Most‑used platforms (share of adults; implied local user counts)

  • YouTube: 83% (~69,700 adults)
  • Facebook: 68% (~57,100)
  • Instagram: 47% (~39,500)
  • Pinterest: 35% (~29,400)
  • LinkedIn: 32% (~26,900)
  • TikTok: 33% (~27,700)
  • Snapchat: 30% (~25,200)
  • X (Twitter): 27% (~22,700)
  • WhatsApp: 26% (~21,800)
  • Reddit: 22% (~18,500)
  • Nextdoor: 20% (~16,800)

Age profile of social media users (share of adults in each bracket using any platform; local user counts)

  • 18–29: 95% use social (12,900 users). Heaviest platforms: Instagram (78%), Snapchat (65%), TikTok (62%), YouTube (95%+).
  • 30–49: 88% (25,600 users). Heaviest: YouTube (93%), Facebook (77%), Instagram (54%), LinkedIn (46%).
  • 50–64: 82% (19,300 users). Heaviest: Facebook (73%), YouTube (83%), Pinterest (43%), Instagram (29%).
  • 65+: 65% (12,000 users). Heaviest: Facebook (62%), YouTube (60%), Nextdoor (25–30%), Pinterest (28%).

Gender breakdown

  • Among local social users: ≈52% women, 48% men.
  • Platform skews (share of adults by gender): Pinterest (women ~50% vs men ~19%), Facebook (women ~74% vs men ~62%), Instagram (women ~50% vs men ~43%), TikTok (women ~40% vs men ~25%), Reddit (men ~29% vs women ~15%), X/Twitter (men ~31% vs women ~24%).

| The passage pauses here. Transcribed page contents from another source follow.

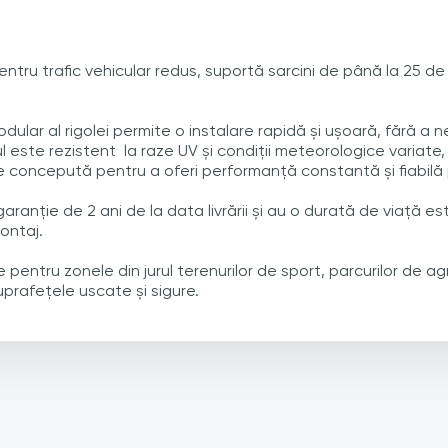
entru trafic vehicular redus, suportă sarcini de până la 25 de
odular al rigolei permite o instalare rapidă și ușoară, fără 
 este rezistent la raze UV și condiții meteorologice variate
te concepută pentru a oferi performanță constantă și fiabilă
ranție de 2 ani de la data livrării și au o durată de viață es
montaj.
 pentru zonele din jurul terenurilor de sport,
parcurilor de ag
prafețele uscate și sigure.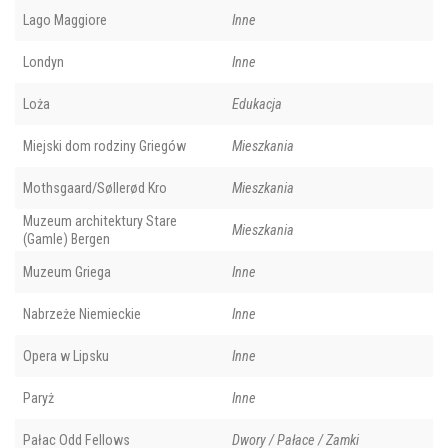
Lago Maggiore
Inne
Londyn
Inne
Loża
Edukacja
Miejski dom rodziny Griegów
Mieszkania
Mothsgaard/Søllerød Kro
Mieszkania
Muzeum architektury Stare
Mieszkania
(Gamle) Bergen
Muzeum Griega
Inne
Nabrzeże Niemieckie
Inne
Opera w Lipsku
Inne
Paryż
Inne
Pałac Odd Fellows
Dwory / Pałace / Zamki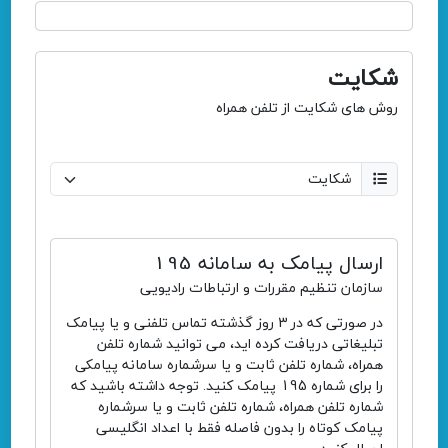
شکایت
روش های شکایت از تلفن همراه
ارسال پیامک به سامانه 195
سازمان تنظیم مقررات و ارتباطات رادیویی
در صورتی که در 3 روز گذشته تماس تلفنی و یا پیامک
تبلیغاتی دریافت کرده اید، می توانید شماره تلفن
همراه، شماره تلفن ثابت و یا سرشماره سامانه پیامکی
را برای شماره 195 پیامک کنید. توجه داشته باشید که
شماره تلفن همراه، شماره تلفن ثابت و یا سرشماره
پیامک کوتاه را بدون فاصله فقط با اعداد انگلیسی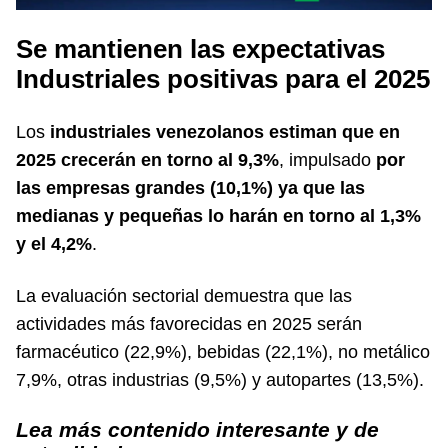
Se mantienen las expectativas
Industriales positivas para el 2025
Los
industriales venezolanos estiman que en
2025 crecerán en torno al 9,3%
, impulsado
por
las empresas grandes (10,1%) ya que las
medianas y pequeñas lo harán en torno al 1,3%
y el 4,2%
.
La evaluación sectorial demuestra que las
actividades más favorecidas en 2025 serán
farmacéutico (22,9%), bebidas (22,1%), no metálico
7,9%, otras industrias (9,5%) y autopartes (13,5%).
Lea más contenido interesante y de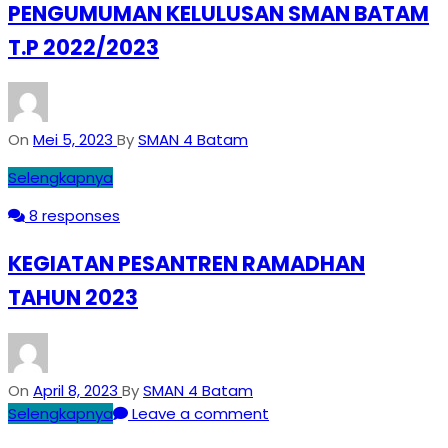
PENGUMUMAN KELULUSAN SMAN BATAM
T.P 2022/2023
On
Mei 5, 2023
By
SMAN 4 Batam
Selengkapnya
8 responses
KEGIATAN PESANTREN RAMADHAN
TAHUN 2023
On
April 8, 2023
By
SMAN 4 Batam
Selengkapnya
Leave a comment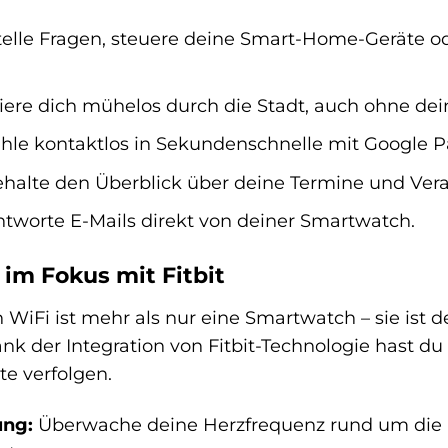
elle Fragen, steuere deine Smart-Home-Geräte ode
ere dich mühelos durch die Stadt, auch ohne de
le kontaktlos in Sekundenschnelle mit Google P
halte den Überblick über deine Termine und Vera
tworte E-Mails direkt von deiner Smartwatch.
im Fokus mit Fitbit
WiFi ist mehr als nur eine Smartwatch – sie ist d
nk der Integration von Fitbit-Technologie hast 
te verfolgen.
ung:
Überwache deine Herzfrequenz rund um die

Behavioral trends observed locally

  • Community and civic information: Facebook Groups and Pages are primary for county news, school updates, road closures, sheriff/first‑responder alerts, and storm/wildfire information; Nextdoor is strong for neighborhood watch, lost/found, and city‑service notices in McMinnville, Newberg, and nearby towns.
  • Local commerce: High Facebook Marketplace usage for vehicles, tools, farm/ranch equipment, and household goods; buy/sell/trade groups are very active.
  • Tourism and small business marketing: Instagram and Facebook drive discovery for wineries, tasting rooms, restaurants, farm stays, and events (wine club releases, festivals). Visual reels and short video perform best during peak tourism months (spring–fall).
  • Youth and campus activity: Snapchat, Instagram, and TikTok dominate among high‑school and Linfield University students for messaging, clubs, athletics, and events; Stories/Reels usage is notably high.
  • DIY and ag/RV/outdoor content: Strong YouTube consumption for how‑to, equipment maintenance, home/garden, hunting/fishing, and RV travel.
  • Neighborhood demographics: Older homeowners (50+) over‑index on Facebook, YouTube, and Nextdoor; Pinterest use is concentrated among women 30–64. Reddit and X skew more male and younger.
  • Language/community networks: WhatsApp and Facebook are important among Hispanic/Latino residents (≈15–17% of the county), especially for family, church, and workgroup communication.
  • Time‑of‑day cadence: Engagement typically peaks early morning (6:30–9 a.m.) and evening (6–9 p.m.), with weekend mid‑day spikes tied to events, dining, and winery visits.
  • Content formats: Short video (Reels/TikTok) and carousel photo posts drive above‑average interaction for local food, wine, real estate, and community events; live streams perform well for sports and civic meetings.

Sources

  • Pew Research Center, Social Media Use in 2024 (U.S. adult platform adoption and demographics).
  • U.S. Census Bureau, American Community Survey (adult population base and demographics for Yamhill County).